Data extracted from a collection:
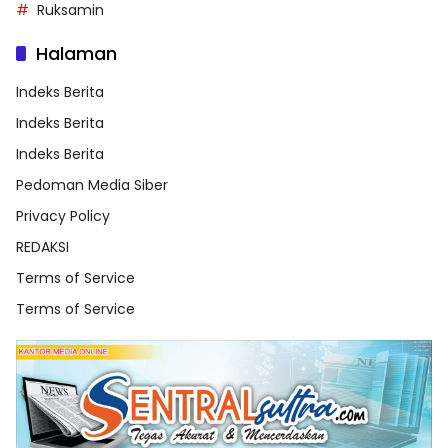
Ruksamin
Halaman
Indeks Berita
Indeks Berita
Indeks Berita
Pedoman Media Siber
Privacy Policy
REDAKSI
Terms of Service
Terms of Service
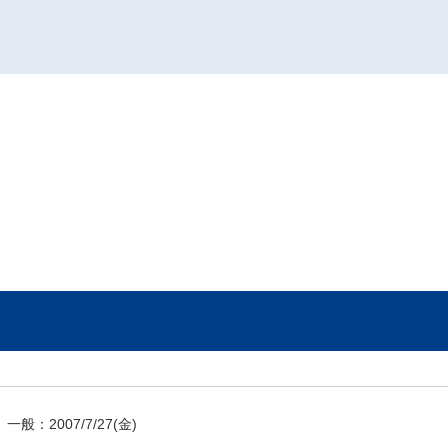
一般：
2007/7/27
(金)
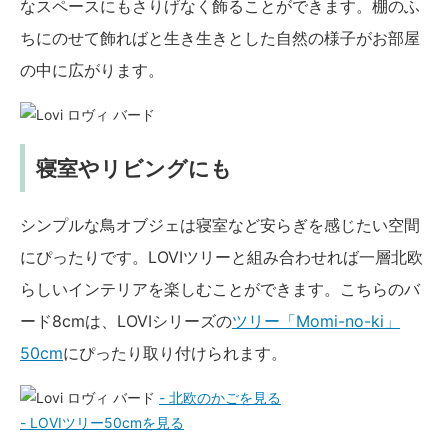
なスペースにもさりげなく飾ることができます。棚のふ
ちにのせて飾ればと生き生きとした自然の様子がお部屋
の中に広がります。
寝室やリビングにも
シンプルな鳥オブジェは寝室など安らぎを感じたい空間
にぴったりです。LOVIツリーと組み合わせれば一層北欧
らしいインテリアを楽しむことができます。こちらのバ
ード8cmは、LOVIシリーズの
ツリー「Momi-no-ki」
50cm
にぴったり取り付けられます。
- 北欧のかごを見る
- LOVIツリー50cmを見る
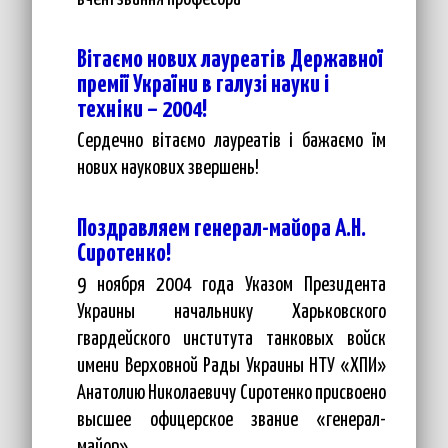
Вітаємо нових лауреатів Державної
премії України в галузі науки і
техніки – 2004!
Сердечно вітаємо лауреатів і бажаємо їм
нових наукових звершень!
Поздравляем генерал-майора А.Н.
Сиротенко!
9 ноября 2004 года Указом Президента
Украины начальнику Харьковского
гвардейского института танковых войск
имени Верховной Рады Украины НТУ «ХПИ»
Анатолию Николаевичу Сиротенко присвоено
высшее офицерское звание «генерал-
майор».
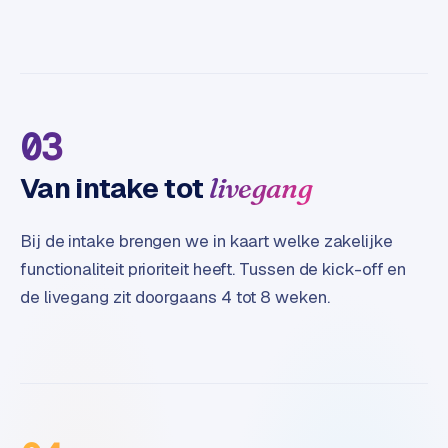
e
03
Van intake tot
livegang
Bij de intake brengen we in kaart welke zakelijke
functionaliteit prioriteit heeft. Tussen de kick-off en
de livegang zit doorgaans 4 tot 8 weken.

--

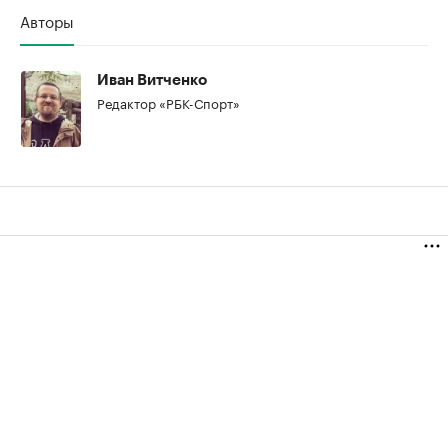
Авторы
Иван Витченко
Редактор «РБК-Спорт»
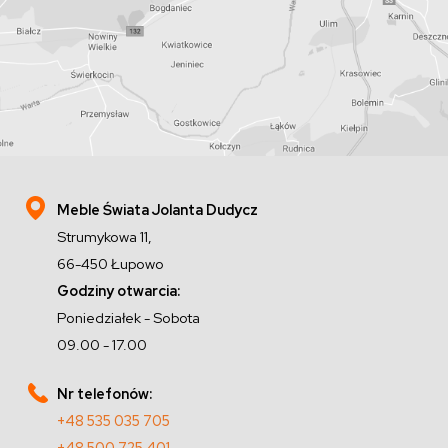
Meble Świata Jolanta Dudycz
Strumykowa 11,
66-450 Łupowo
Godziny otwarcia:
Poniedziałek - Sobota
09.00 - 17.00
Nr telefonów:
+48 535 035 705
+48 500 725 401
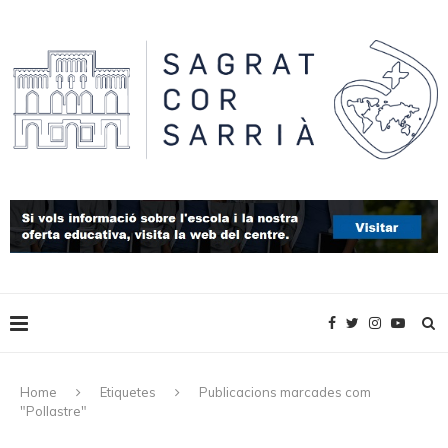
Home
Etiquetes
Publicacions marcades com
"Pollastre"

ASSIGNED TASK: Within the data above, repeat exactly the lines from the one bearing "Privacy Policy" through the one bearing "нових наукових звершень!". Include no pictures and nothing else.

TASK SOLUTION:
Privacy Policy
REDAKSI
Terms of Service
Terms of Service
一般：
2007/7/27
(金)
なスペースにもさりげなく飾ることができます。棚のふ
ちにのせて飾ればと生き生きとした自然の様子がお部屋
の中に広がります。
寝室やリビングにも
シンプルな鳥オブジェは寝室など安らぎを感じたい空間
にぴったりです。LOVIツリーと組み合わせれば一層北欧
らしいインテリアを楽しむことができます。こちらのバ
ード8cmは、LOVIシリーズの
ツリー「Momi-no-ki」
50cm
にぴったり取り付けられます。
- 北欧のかごを見る
- LOVIツリー50cmを見る
Вітаємо нових лауреатів Державної
премії України в галузі науки і
техніки – 2004!
Сердечно вітаємо лауреатів і бажаємо їм
нових наукових звершень!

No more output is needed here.